Blair, Merkel Emphasize EU Cooperation
November 24, 2005Ahead of her Thursday afternoon meeting with the British prime minister Merkel, referred to the talks with Blair as "an important building block" in the run-up to the EU council meeting scheduled for December.
EU members are growing impatient for Britain, which holds the EU's rotating presidency until the end of next month, to put fresh proposals on the table for getting an agreement next month on the 2007-2013 budget.
Both Blair and Merkel danced around reporters' questions on Britain's commitment to keeping its jealously-guarded rebate, which exempts it from having to pay into the EU budget. The rebate was negotiated in 1985 at a time when Britain was going through financial difficulties. London's commitment to holding on to the rebate has been one of the thorns in the side of EU negotiators leading up to the summit in Barcelona on Dec. 15 and 16.
"I want a success and if you want success you have to consider the sensitivities and the positions of every country.
If you forget the interests of a country you won't get far,"
Merkel told a news conference in Blair's Downing Street home.
Budget rebate not "only issue"
Unlike European countries like France, Merkel is not critical of the rebate and stresses that it is just one issue which needs to be looked at in order to clinch a budget deal. "We need to address the concerns of everybody, net contributors and net beneficiaries. It doesn't just hinge on one issue," she said.

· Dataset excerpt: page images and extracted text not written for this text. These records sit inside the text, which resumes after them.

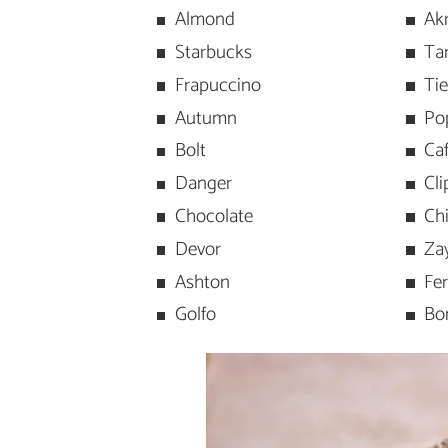
Almond
Ak
Starbucks
Ta
Frapuccino
Tie
Autumn
Po
Bolt
Ca
Danger
Cli
Chocolate
Ch
Devor
Za
Ashton
Fer
Golfo
Bo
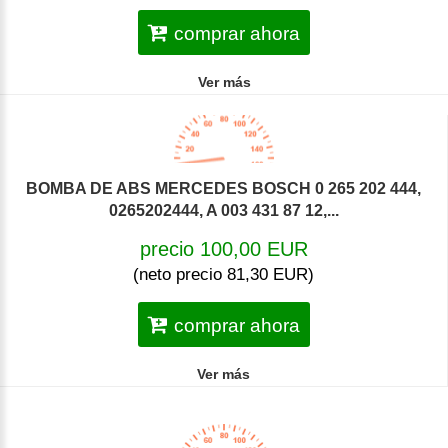
comprar ahora
Ver más
BOMBA DE ABS MERCEDES BOSCH 0 265 202 444,
0265202444, A 003 431 87 12,...
precio 100,00 EUR
(neto precio 81,30 EUR)
comprar ahora
Ver más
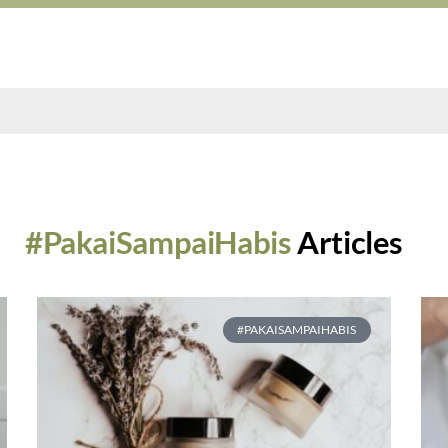
#PakaiSampaiHabis
Articles
#PAKAISAMPAIHABIS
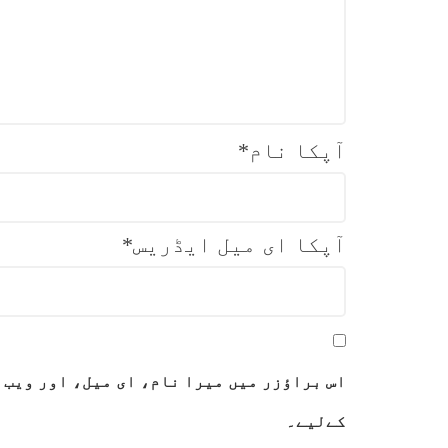
آپکا نام
*
آپکا ای میل ایڈریس
*
اس براؤزر میں میرا نام، ای میل، اور ویب 
کےلیے۔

Britain, which has promised to find an agreement next month, has said it will put its new proposals on the table before a Dec. 7 "conclave" of EU foreign ministers. Germany's new foreign minister, Frank-Walter Steinmeier, has already rejected any proposal that would increase Germany's EU spending.
Berlin at spending limit
He said that Berlin, the EU's paymaster, is in the midst of its own austerity program and therefore has no further room to maneuver on the budget. Germany and other big contributors have long been arguing that the budget should be capped at one percent of gross national product. Voicing hope that the stalemate would soon be broken, Steinmeier said the talks could get a boost if London put proposals on the table that are close to a package proposed in June by Luxembourg, during its presidency.
An EU summit in June collapsed into a bitter exchange of accusations after Britain, Finland, the Netherlands, Spain and Sweden rejected the Luxembourg proposal. Steinmeier says that Germany and France will evaluate the British proposals together as soon as they are on the table.
Raising the pressure on Britain, European Commission head Jose Manuel Barroso has also urged London to rapidly make its proposals for ending the budget standoff. "I see a real risk if we don't get this agreement during the British presidency," he told reporters.